CDU-Chefin Kramp-Karrenbauer bei Markus Lanz: Das erwartet sie von ihrem Nachfolger

Hamburg - Die scheidende CDU-Bundesvorsitzende Annegret Kramp-Karrenbauer sieht den Erfolg ihres Nachfolgers an dessen integrative Fähigkeiten geknüpft.

Die CDU-Bundesvorsitzende Annegret Kramp-Karrenbauer war in der ZDF-Talkshow "Markus Lanz" zu Gast.
Die CDU-Bundesvorsitzende Annegret Kramp-Karrenbauer war in der ZDF-Talkshow "Markus Lanz" zu Gast.  © Christian Charisius/dpa

Diese Herausforderung sei nur zu bestehen, "wenn man das, was die CDU immer ausgemacht hat und erfolgreich gemacht hat, nämlich dass man für unterschiedliche Gruppen wirklich auch ein Angebot hat, wenn man das zusammenbringt", sagte sie am Dienstagabend in der ZDF-Sendung "Markus Lanz".

Ob das auch dem Kandidaten Friedrich Merz gelinge, der am Dienstag seine Kandidatur für den Bundesvorsitz angemeldet hatte, müsse man sehen.

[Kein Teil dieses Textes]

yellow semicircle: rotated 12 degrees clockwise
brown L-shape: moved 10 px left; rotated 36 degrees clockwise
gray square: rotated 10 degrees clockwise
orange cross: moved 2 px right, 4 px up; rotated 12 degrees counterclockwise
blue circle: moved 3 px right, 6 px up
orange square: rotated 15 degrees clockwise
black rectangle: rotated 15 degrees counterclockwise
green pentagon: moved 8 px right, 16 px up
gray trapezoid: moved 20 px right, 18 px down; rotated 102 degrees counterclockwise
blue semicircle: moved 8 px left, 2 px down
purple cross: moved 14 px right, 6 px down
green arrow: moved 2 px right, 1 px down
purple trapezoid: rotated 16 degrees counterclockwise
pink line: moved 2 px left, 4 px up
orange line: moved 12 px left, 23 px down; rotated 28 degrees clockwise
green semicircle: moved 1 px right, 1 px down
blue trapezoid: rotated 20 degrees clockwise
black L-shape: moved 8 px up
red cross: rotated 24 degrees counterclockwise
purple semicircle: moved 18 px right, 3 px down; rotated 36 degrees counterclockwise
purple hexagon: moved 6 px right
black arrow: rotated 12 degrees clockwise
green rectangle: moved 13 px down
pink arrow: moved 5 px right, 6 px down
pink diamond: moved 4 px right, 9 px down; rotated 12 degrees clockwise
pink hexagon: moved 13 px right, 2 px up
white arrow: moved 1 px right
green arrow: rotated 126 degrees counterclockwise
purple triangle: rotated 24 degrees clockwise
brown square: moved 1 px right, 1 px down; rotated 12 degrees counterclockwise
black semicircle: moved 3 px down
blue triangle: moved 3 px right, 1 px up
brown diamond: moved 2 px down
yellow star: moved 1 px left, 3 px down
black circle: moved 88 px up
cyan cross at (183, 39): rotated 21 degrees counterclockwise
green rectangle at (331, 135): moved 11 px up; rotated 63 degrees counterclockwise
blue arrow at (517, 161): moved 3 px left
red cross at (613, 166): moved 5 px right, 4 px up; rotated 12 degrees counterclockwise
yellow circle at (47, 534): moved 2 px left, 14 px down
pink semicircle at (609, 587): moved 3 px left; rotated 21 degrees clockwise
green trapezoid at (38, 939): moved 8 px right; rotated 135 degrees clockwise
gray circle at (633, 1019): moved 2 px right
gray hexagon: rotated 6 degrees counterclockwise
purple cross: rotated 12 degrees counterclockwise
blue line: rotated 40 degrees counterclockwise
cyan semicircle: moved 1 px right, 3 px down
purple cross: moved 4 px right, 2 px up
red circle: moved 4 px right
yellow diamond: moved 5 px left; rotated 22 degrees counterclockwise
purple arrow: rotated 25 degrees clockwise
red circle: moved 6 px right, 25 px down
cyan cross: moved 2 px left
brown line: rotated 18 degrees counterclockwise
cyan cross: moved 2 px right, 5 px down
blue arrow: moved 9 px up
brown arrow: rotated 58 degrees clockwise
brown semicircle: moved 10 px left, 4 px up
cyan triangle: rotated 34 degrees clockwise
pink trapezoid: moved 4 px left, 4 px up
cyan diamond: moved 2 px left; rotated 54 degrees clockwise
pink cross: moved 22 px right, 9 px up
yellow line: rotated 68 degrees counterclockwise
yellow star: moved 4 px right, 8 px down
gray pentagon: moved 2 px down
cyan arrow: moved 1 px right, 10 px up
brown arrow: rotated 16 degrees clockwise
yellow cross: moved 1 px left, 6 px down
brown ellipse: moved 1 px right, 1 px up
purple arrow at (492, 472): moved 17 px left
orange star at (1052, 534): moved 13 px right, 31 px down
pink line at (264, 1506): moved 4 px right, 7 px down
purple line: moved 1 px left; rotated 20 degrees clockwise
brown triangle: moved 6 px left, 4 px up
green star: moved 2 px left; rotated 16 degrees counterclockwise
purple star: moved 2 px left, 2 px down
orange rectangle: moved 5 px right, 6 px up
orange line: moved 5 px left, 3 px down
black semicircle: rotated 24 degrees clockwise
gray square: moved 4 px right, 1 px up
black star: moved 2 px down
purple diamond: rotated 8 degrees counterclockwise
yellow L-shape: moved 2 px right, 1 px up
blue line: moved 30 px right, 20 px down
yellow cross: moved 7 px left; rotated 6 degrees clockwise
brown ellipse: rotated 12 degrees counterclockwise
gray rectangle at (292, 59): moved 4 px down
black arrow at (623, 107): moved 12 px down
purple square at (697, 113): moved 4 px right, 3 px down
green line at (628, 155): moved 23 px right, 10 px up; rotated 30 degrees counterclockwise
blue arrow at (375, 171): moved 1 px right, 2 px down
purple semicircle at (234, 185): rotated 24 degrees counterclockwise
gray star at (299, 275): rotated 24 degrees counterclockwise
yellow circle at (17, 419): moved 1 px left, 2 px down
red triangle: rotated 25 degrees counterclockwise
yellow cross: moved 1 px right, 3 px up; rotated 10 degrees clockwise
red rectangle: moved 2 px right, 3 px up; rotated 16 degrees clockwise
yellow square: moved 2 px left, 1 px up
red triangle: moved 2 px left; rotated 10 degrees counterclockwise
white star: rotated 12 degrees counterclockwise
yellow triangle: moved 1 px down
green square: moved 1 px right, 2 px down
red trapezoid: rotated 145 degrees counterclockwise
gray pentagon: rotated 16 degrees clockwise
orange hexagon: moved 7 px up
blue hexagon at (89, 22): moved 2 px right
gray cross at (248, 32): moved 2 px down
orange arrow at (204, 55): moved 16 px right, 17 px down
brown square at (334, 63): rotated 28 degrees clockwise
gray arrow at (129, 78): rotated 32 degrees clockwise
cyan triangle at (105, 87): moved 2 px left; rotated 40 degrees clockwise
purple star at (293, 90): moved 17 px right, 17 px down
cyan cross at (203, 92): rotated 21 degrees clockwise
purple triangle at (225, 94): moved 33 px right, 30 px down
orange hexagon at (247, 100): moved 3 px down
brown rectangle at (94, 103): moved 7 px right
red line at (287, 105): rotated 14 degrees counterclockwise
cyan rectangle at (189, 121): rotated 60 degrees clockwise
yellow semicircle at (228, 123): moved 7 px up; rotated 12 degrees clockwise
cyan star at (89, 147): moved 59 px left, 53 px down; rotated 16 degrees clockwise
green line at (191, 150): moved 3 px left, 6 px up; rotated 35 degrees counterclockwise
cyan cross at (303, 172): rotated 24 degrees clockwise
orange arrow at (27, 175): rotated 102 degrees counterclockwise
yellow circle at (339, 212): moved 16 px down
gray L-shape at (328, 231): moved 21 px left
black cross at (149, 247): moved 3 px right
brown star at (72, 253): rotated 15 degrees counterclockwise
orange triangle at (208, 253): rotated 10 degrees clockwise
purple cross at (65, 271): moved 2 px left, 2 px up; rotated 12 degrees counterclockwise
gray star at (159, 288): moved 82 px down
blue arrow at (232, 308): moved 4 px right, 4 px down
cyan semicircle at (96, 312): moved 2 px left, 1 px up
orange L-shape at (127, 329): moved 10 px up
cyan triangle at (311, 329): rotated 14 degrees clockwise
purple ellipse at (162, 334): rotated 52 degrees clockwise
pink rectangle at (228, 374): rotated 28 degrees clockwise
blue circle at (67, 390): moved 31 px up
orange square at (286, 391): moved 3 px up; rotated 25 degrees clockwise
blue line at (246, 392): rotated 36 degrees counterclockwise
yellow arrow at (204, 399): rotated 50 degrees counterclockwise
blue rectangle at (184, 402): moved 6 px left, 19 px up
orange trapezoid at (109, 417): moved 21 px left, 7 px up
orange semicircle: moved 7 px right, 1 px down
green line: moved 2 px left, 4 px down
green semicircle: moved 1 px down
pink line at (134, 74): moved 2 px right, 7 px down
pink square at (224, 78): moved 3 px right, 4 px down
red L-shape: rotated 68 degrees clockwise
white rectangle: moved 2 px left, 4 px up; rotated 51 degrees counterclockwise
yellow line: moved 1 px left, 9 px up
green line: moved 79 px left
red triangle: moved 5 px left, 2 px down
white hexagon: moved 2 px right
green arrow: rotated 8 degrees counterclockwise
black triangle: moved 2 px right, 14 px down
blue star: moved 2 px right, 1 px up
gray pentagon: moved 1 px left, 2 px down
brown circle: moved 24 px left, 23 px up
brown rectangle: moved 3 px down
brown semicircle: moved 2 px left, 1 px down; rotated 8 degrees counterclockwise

Sie sei während seiner Zeit als Unionsfraktionschef in Berlin "nicht so aktiv" gewesen und könne seine Integrationsfähigkeit deshalb nicht richtig beurteilen.

"Aber er wird sich das sicherlich überlegen, denn die CDU ist eine Volkspartei, und das heißt, es ist eine Partei, die geradezu davon lebt, dass sie integriert. Das entscheidet über den Erfolg oder Nichterfolg."

Sie habe zu Merz ein "sehr offenes Verhältnis". Auch seine Konkurrenz zu ihr habe er nach der Niederlage gegen sie um die Nachfolge Angela Merkels als CDU-Bundesvorsitzende auf dem Parteitag Ende 2018 immer offen kommuniziert.

Insofern sei sie mit sich und mit ihm im Reinen - trotz seiner Kritik am Erscheinungsbild der Bundesregierung, das er als "grottenschlecht" bezeichnet hatte.

Spahn verzichtet auf Spitzenposten

Die scheidende CDU-Chefin sprach über ihre möglichen Nachfolger.
Die scheidende CDU-Chefin sprach über ihre möglichen Nachfolger.  © Michael Kappeler/dpa

Dasselbe gelte für Nordrhein-Westfalens Ministerpräsidenten Armin Laschet, der ebenfalls als ihr Nachfolger antreten will und auch Kritik an ihr geäußert hatte.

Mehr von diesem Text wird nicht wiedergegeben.